In this Leetcode Isomorphic Strings problem solution we have Given two strings s and t, determine if they are isomorphic. Two strings s and t are isomorphic if the characters in s can be replaced to get t.

All occurrences of a character must be replaced with another character while preserving the order of characters. No two characters may map to the same character, but a character may map to itself.

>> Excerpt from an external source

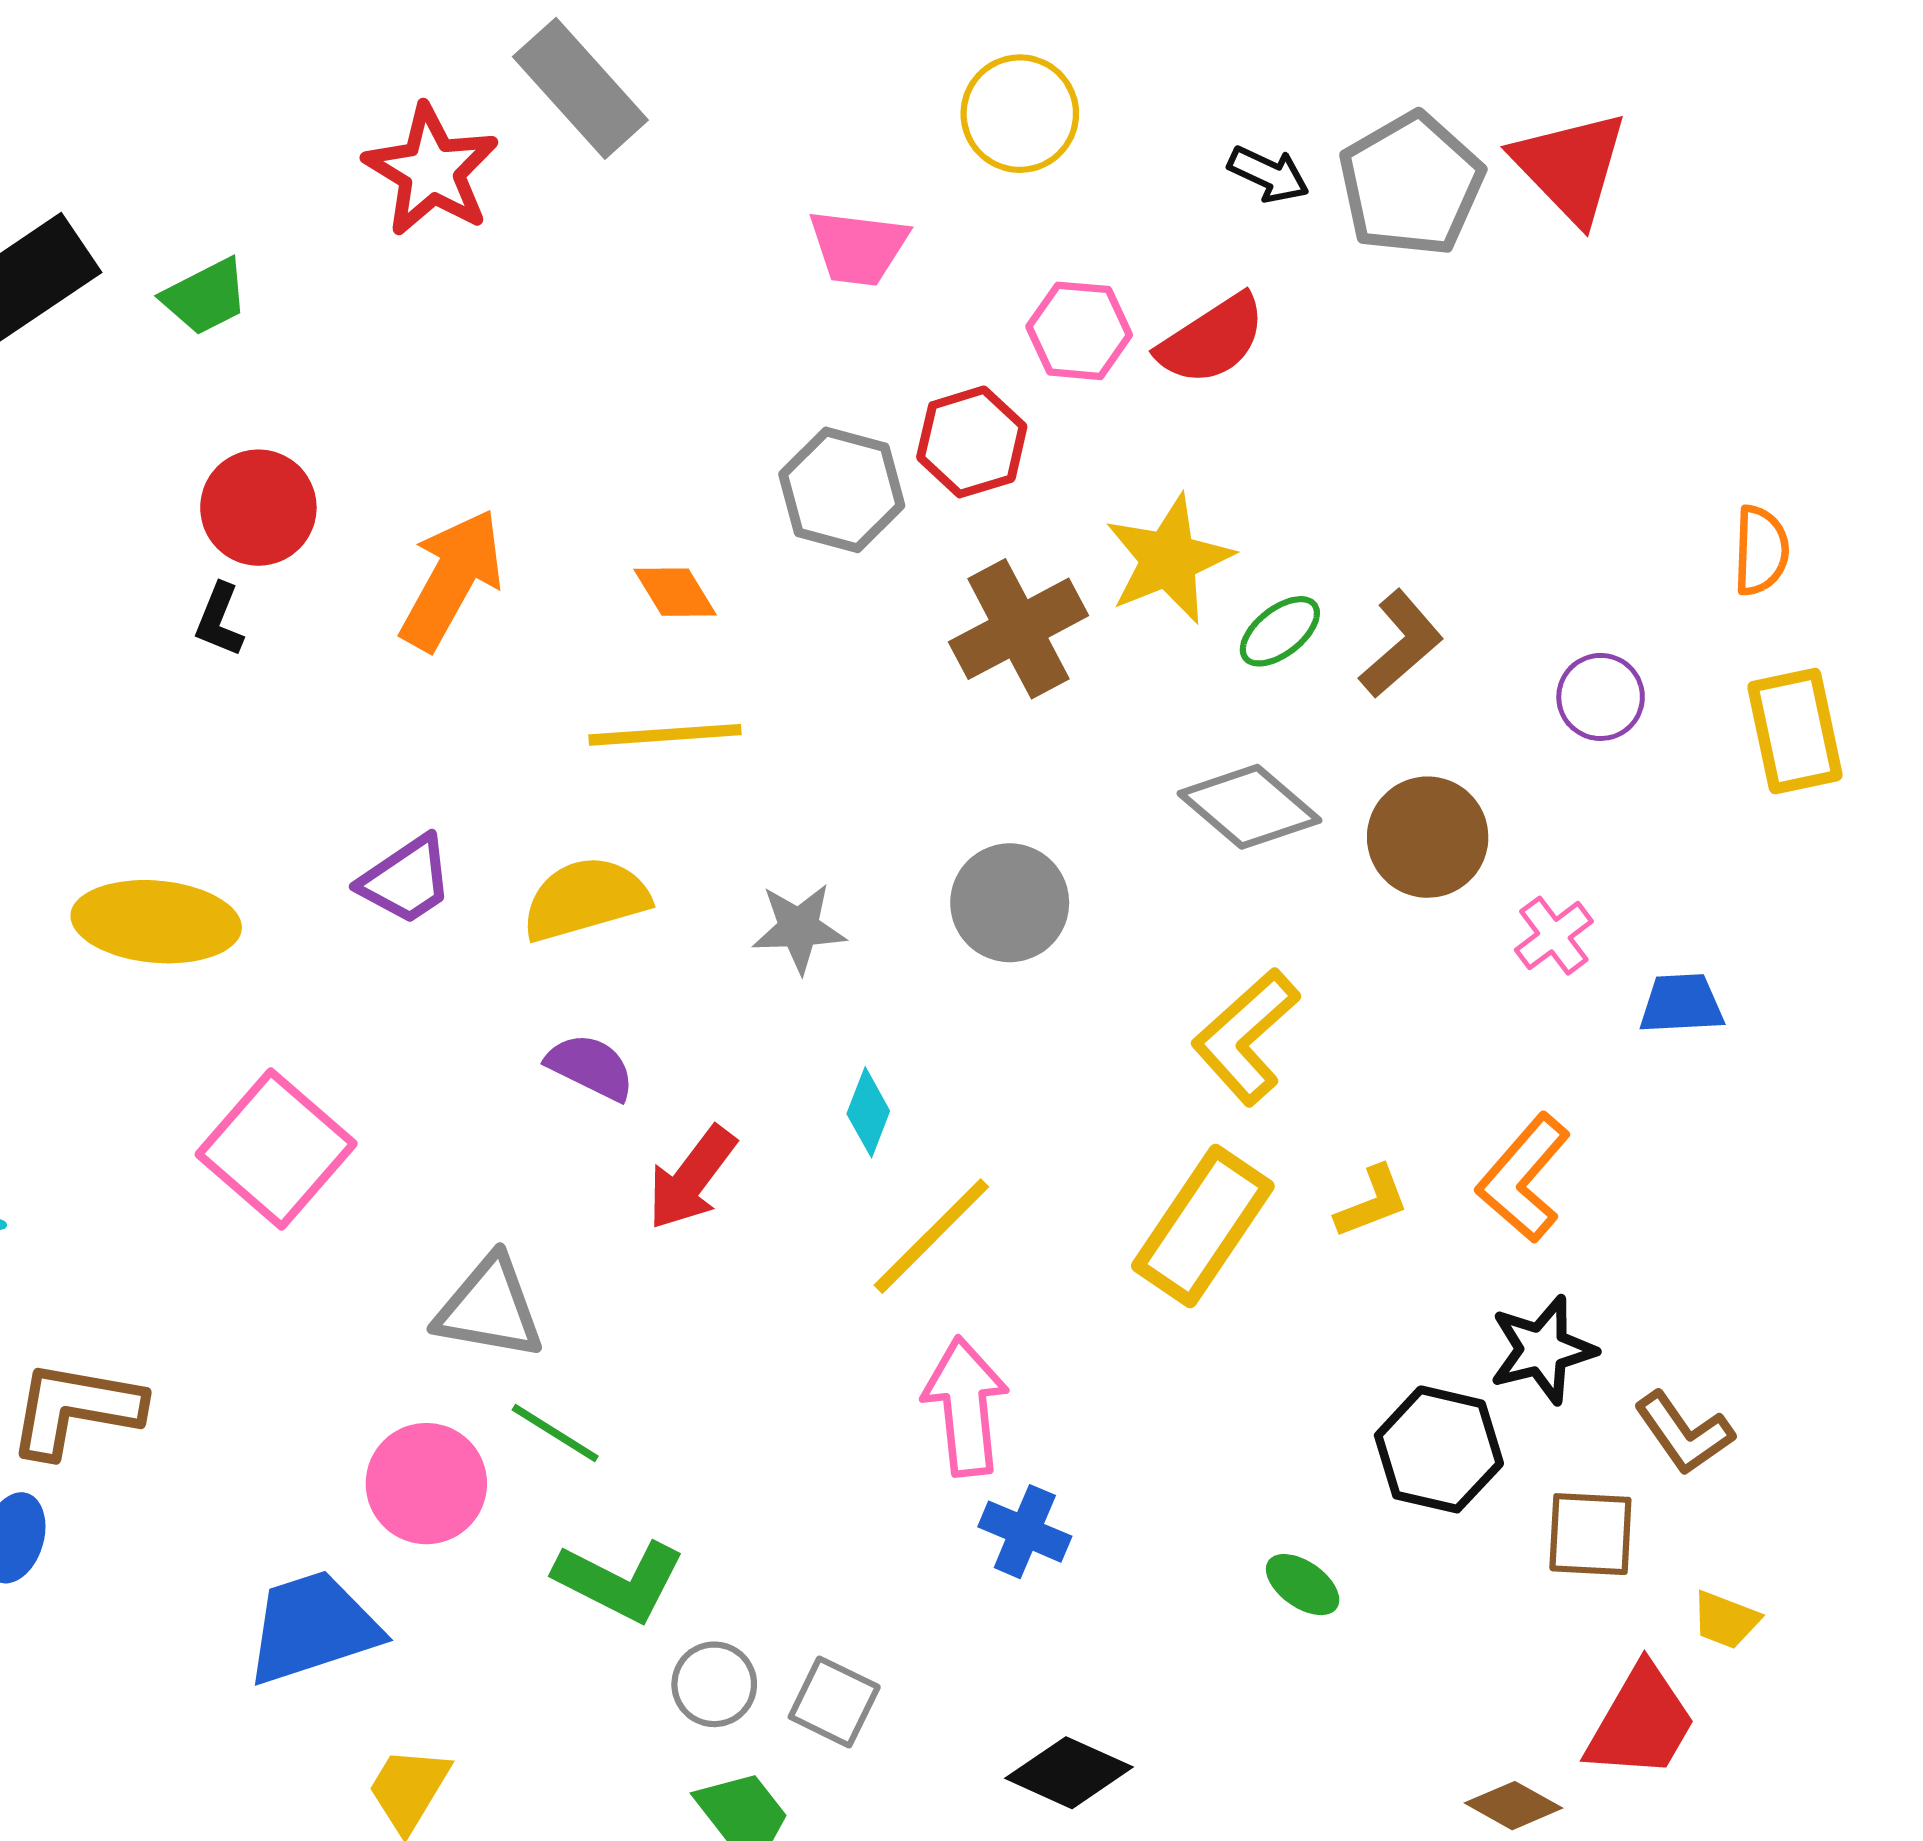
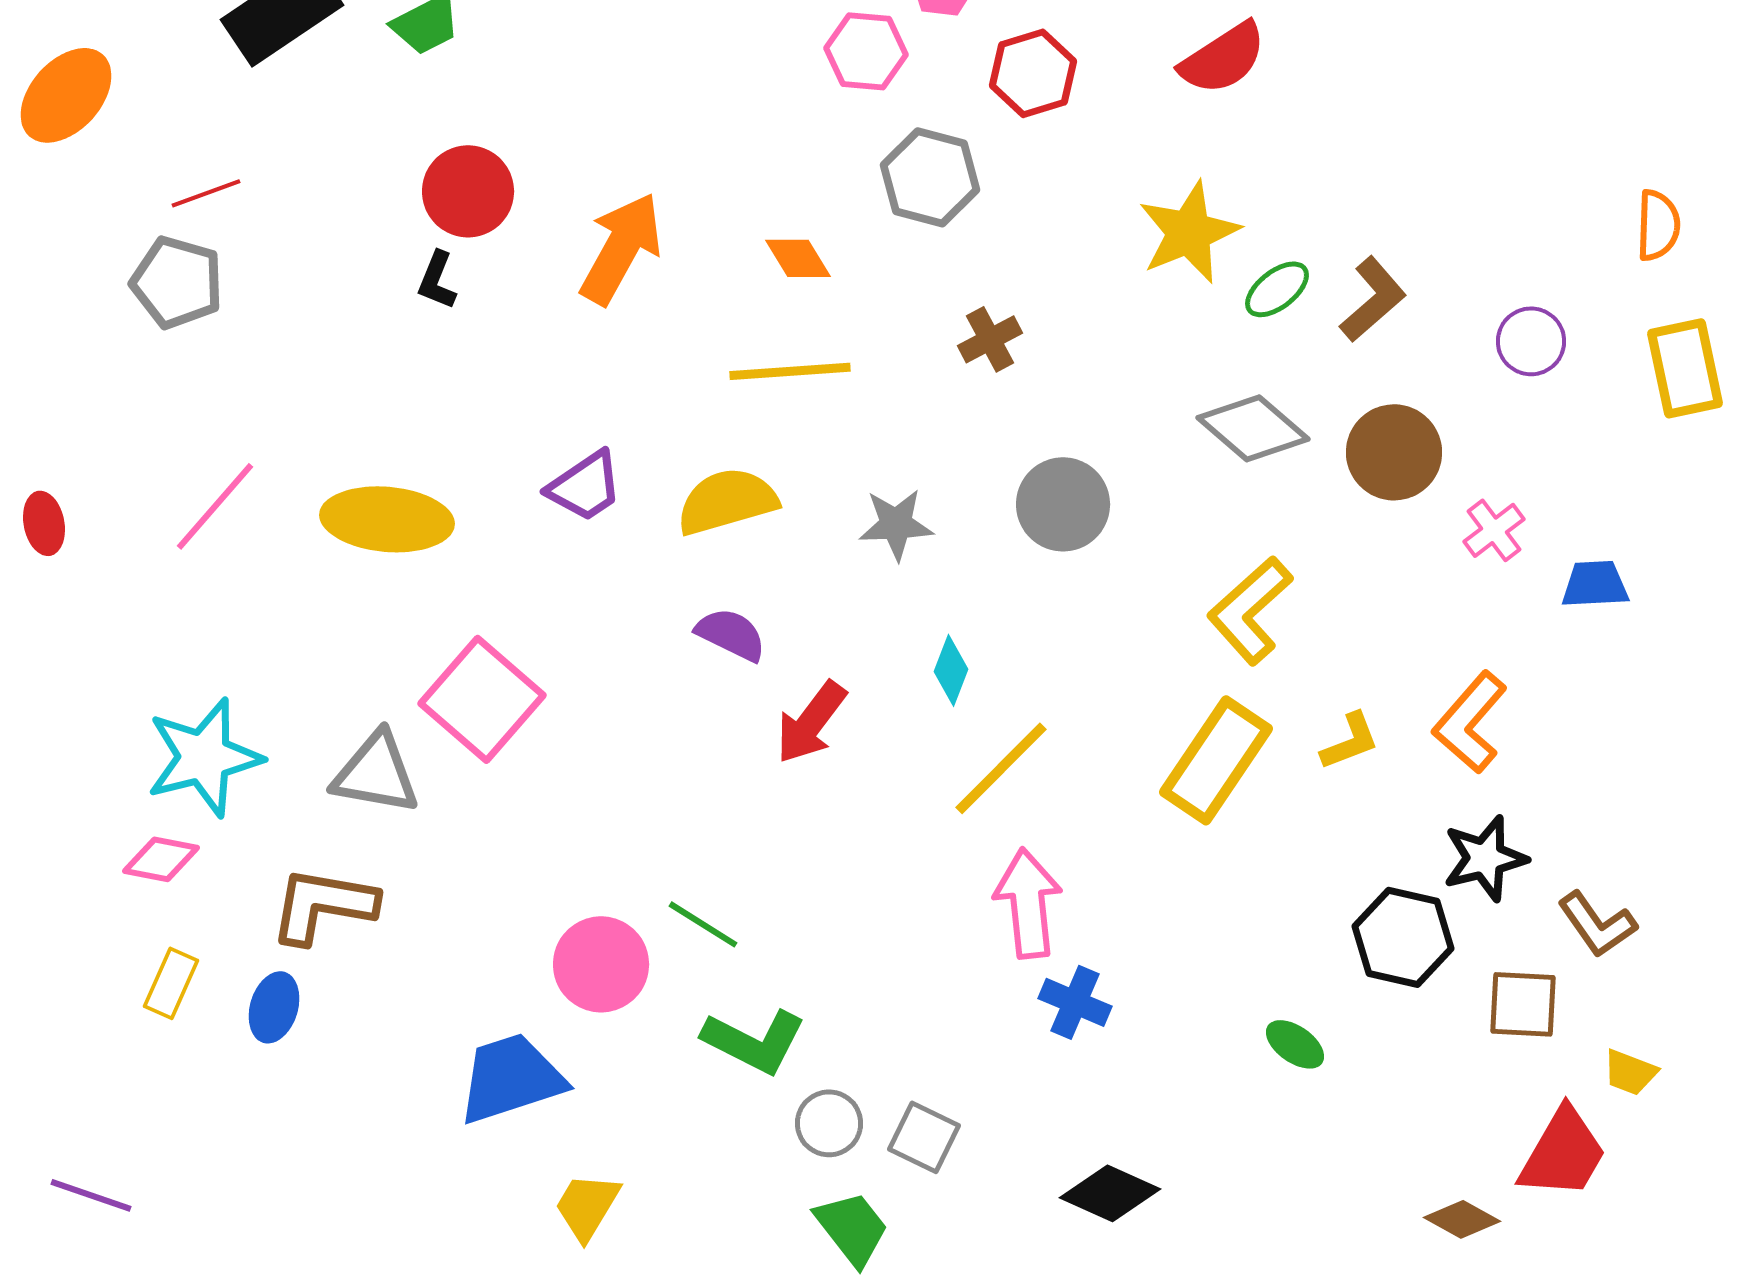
pink hexagon: (1079, 331) -> (866, 51), moved
red hexagon: (972, 442) -> (1033, 73), moved
brown cross: (1019, 629) -> (990, 339), moved, size x0.6
gray triangle: (489, 1308) -> (376, 773), moved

Leetcode Isomorphic Strings problem solution


Problem solution in Python.

class Solution:
    def isIsomorphic(self, s: str, t: str) -> bool:
        X=[]
        Y=[]
        for i in s:
            X.append(s.index(i))
        for i in t:
            Y.append(t.index(i))
        if X==Y:
            return True
        return False



Problem solution in Java.

class Solution {
    public boolean isIsomorphic(String s, String t) {

         if (s.length() != t.length()) {
            return false;
        }

     return (checkIsoMorphism(s,t) && checkIsoMorphism(t,s));

    }

    private static boolean checkIsoMorphism(String s,String t)
    {
        HashMap<Character, Character> charMap = new HashMap<>();
        boolean result = true;
        for (int i = 0; i < s.length(); i++) {
            if (!charMap.containsKey(s.charAt(i)))
                charMap.put(s.charAt(i), t.charAt(i));
            else {
                if (!((charMap.get(s.charAt(i))) == t.charAt(i))) {
                    
                    result = false;
                    break;

                }

            }
        }

        return(result);
    }
}


Problem solution in C++.

class Solution {
public:
    bool isIsomorphic(string s, string t) {
        return (isIso(s,t) && isIso(t,s));
    }
    bool isIso(string &s, string &t) {
        unordered_map<char, char> m;
        int l = s.length();
        for(int i=0;i<l;i++){
            if(m.count(s[i])) {
                if(m[s[i]] != t[i]) {
                    return false;
                }
            } else {
                m[s[i]]=t[i];
            }
        }
        return true;
    }
};


Problem solution in C.

bool isIsomorphic(char* s, char* t) {
    int s2t[256] = {0};
    int t2s[256] = {0};
    for(; *s != '\0'; s++,t++)
    {
        if(s2t[*s] == 0)
        {
            if(t2s[*t] != 0)
            {
                return false;
            }
            s2t[*s] = *t;
            t2s[*t] = *s;
        }
        else if(s2t[*s] != *t){
            return false;
        }
    
    }
    return true;
 }